As beldroegas, no canteiro dos pepinos... |
A verdade é que colher as ervas na natureza dá bastante mais trabalho e incómodo do que fazer compras no supermercado. No que diz respeito aos Scolymus hispanicus posso confirmar que dão muito trabalho e levam bastante tempo a preparar pelo que não será fácil encontrá-los à venda. A colheita deve ser feita entre o fim do inverno e o início da primavera, antes que surja o caule, pois é quando as folhas da roseta basal estão ainda tenras.
Corta-se a planta com um golpe certeiro que parta o colo da raiz a uns 2 ou 3 dedos abaixo do nível do solo, de modo que a roseta de folhas fique inteira. Esta é deixada ao sol durante algum tempo para que a planta se torne mais maleável. Em seguida, segura-se a planta com uma mão e apertando a nervura central entre o polegar e os dedos indicador e médio da outra mão, vai-se deslizando desde a base até ao vértice da folha, arrancando a parte verde e os picos. O procedimento é igual para cada uma das folhas até que só restem as nervuras agarradas ao colo da planta. Recomenda-se o uso de um bom par de luvas para toda a operação.
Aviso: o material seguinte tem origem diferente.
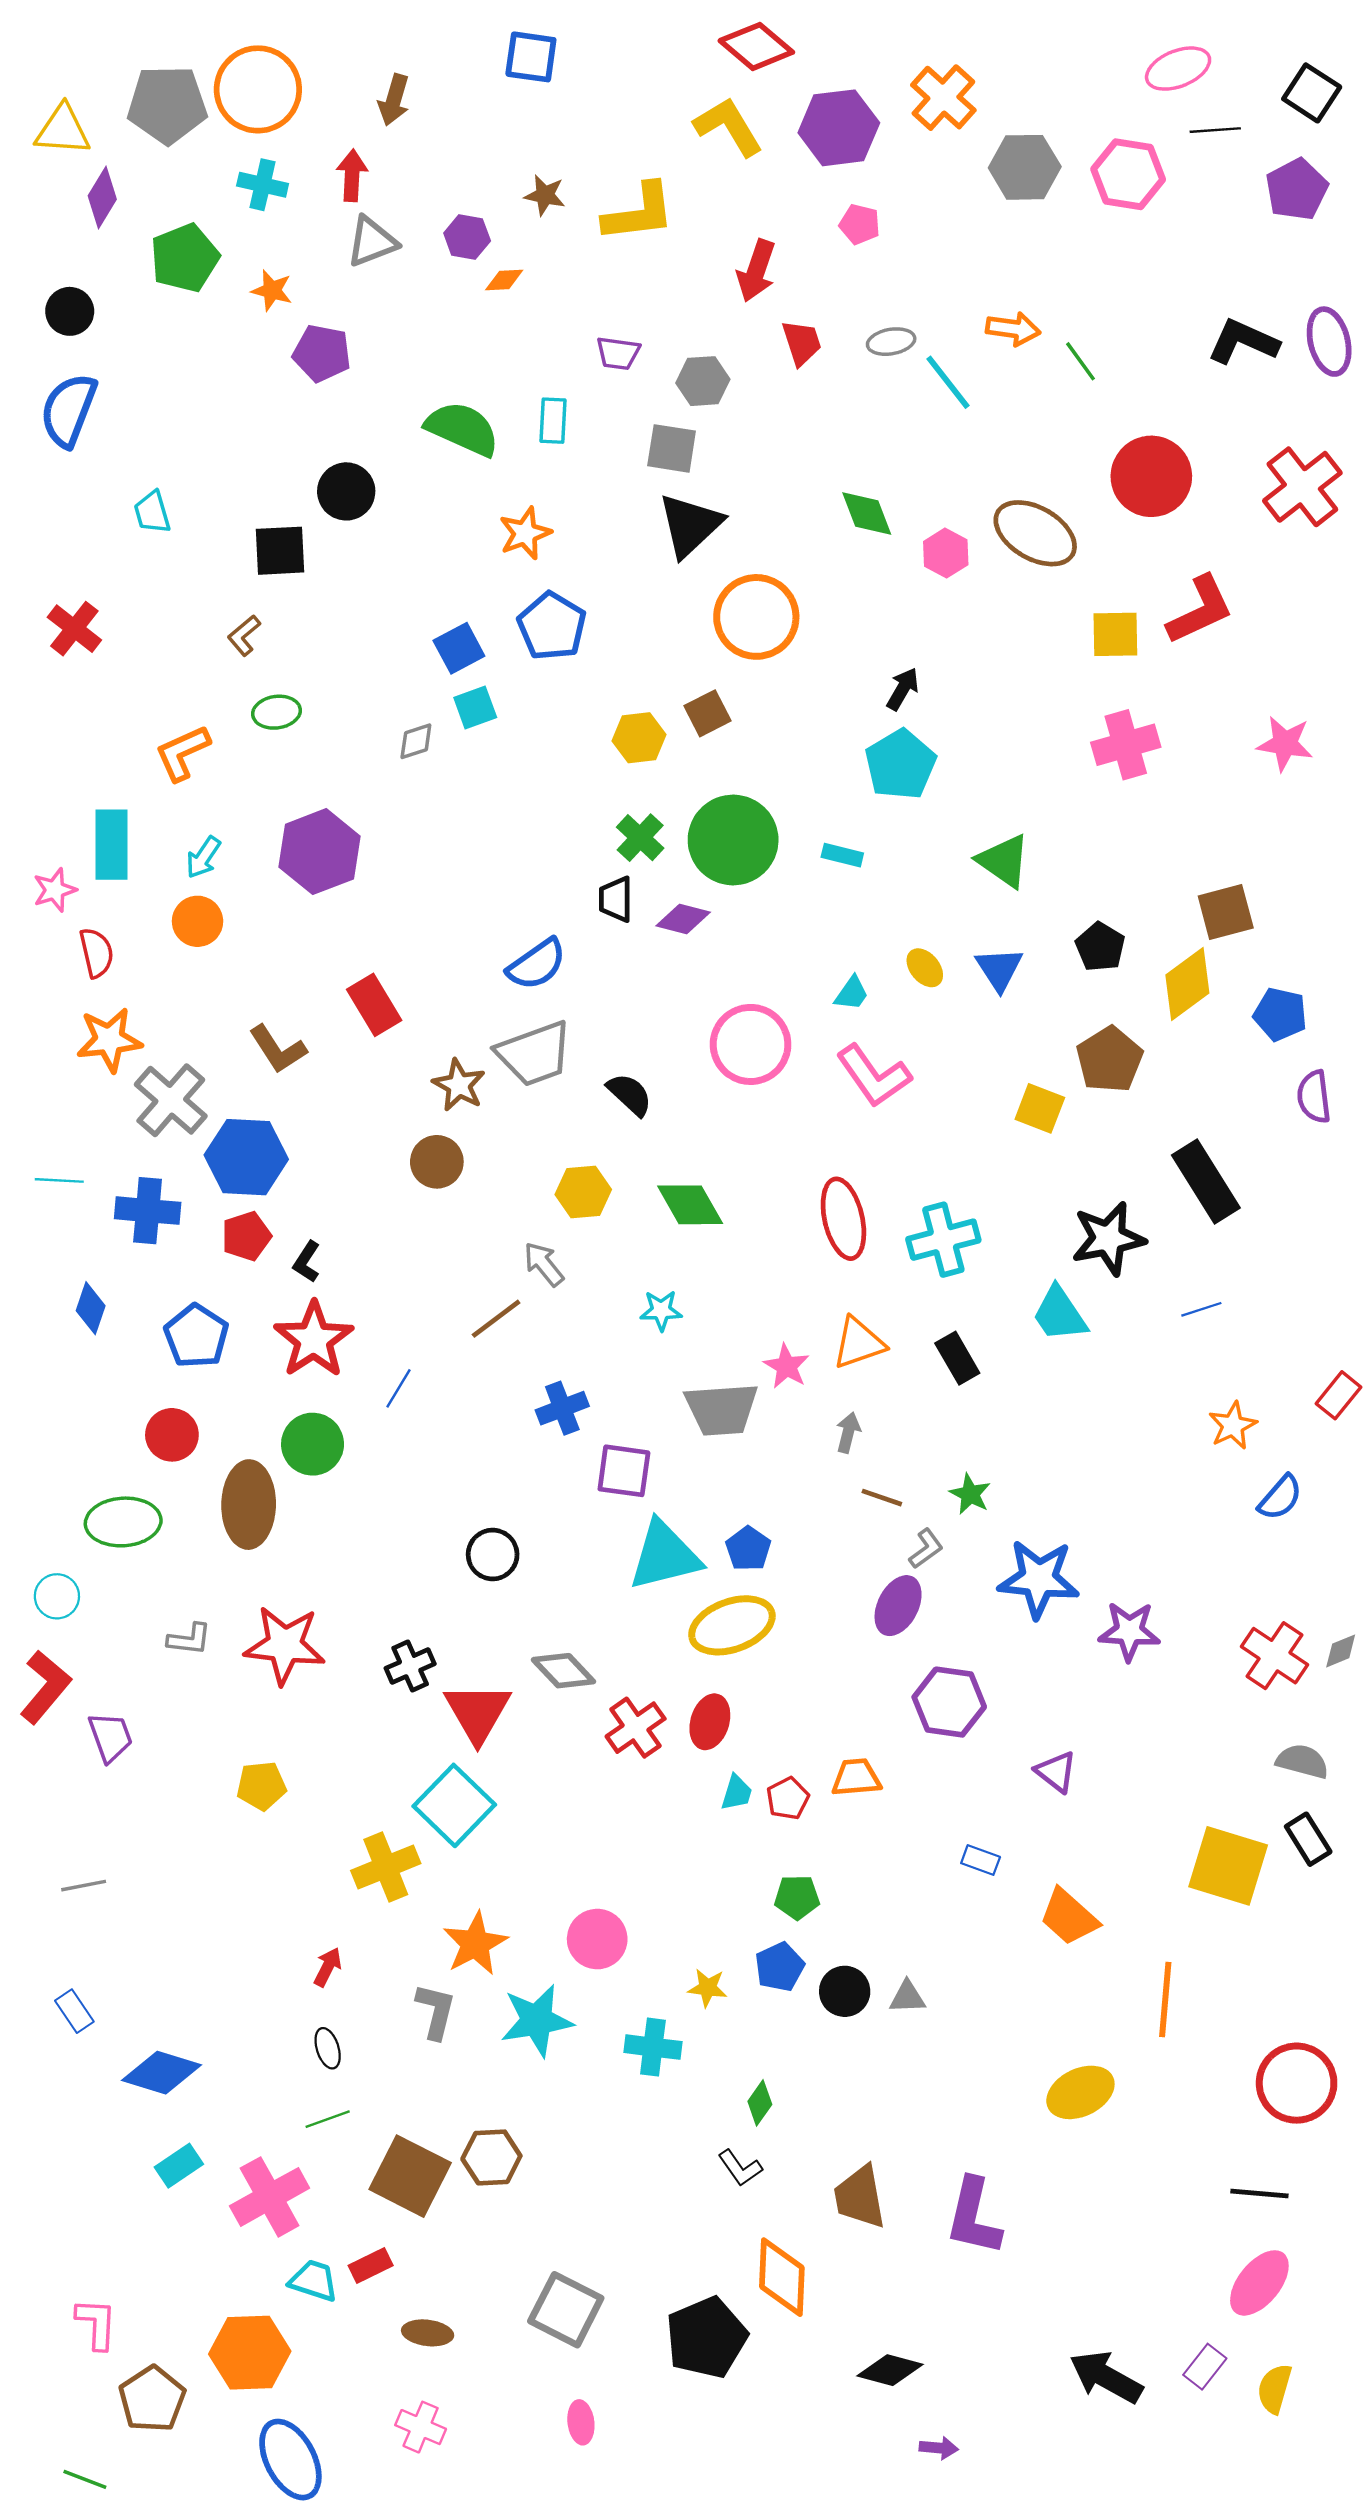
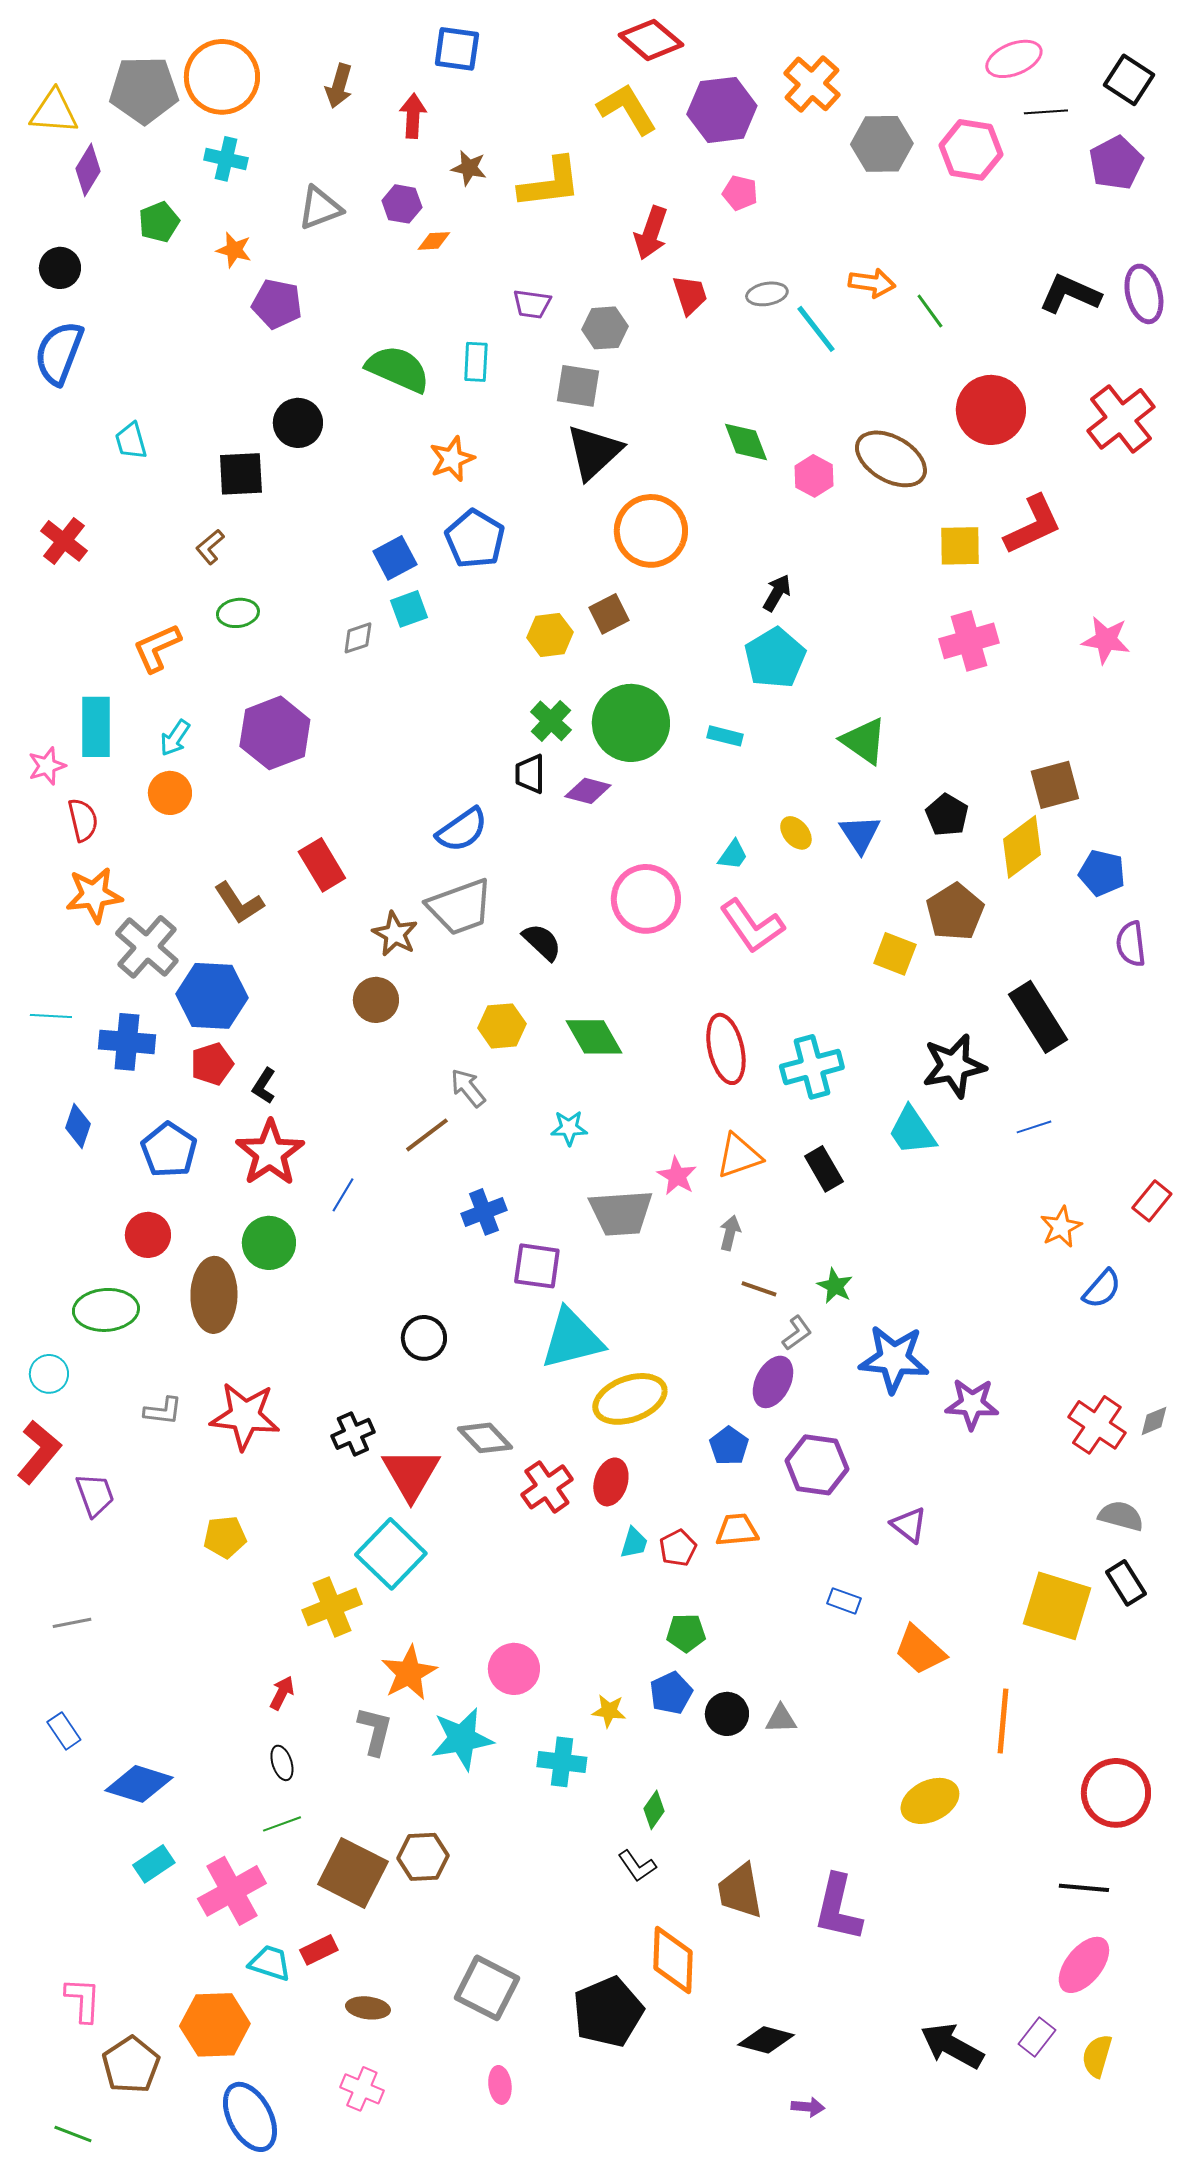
red arrow: (352, 175) -> (413, 116), moved
green pentagon: (185, 258) -> (159, 222), size x0.7
blue pentagon: (748, 1549) -> (729, 1446), moved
Com uma faca afiada retiram-se os restos da folha e cortam-se as nervuras em pedaços de cerca de 4 a 5 cm de comprimento. A raiz também serve, é até muito saborosa, desde que se rejeite a parte central, por ser fibrosa. Colocam-se todos os pedaços em água com sumo de limão para que não oxidem, até ao momento de cozinhar. Nessa altura colocam-se numa panela com água nova, sal e uma colher grande de farinha que servirá para absorver os sucos amargos do cardo. Deixa-se ferver até que estejam tenros e depois deixa-se arrefecer. Podem comer-se temperados com sal, azeite e limão ou vinagre e misturados com ovo cozido ou presunto. Há quem os envolva em ovos mexidos, os coma salteados com alho, em salada, esparregado…
Embora a maior parte dos “cardos”silvestres seja comestível, a informação que tenho é que o Scolymus hispanicus é o melhor de todos.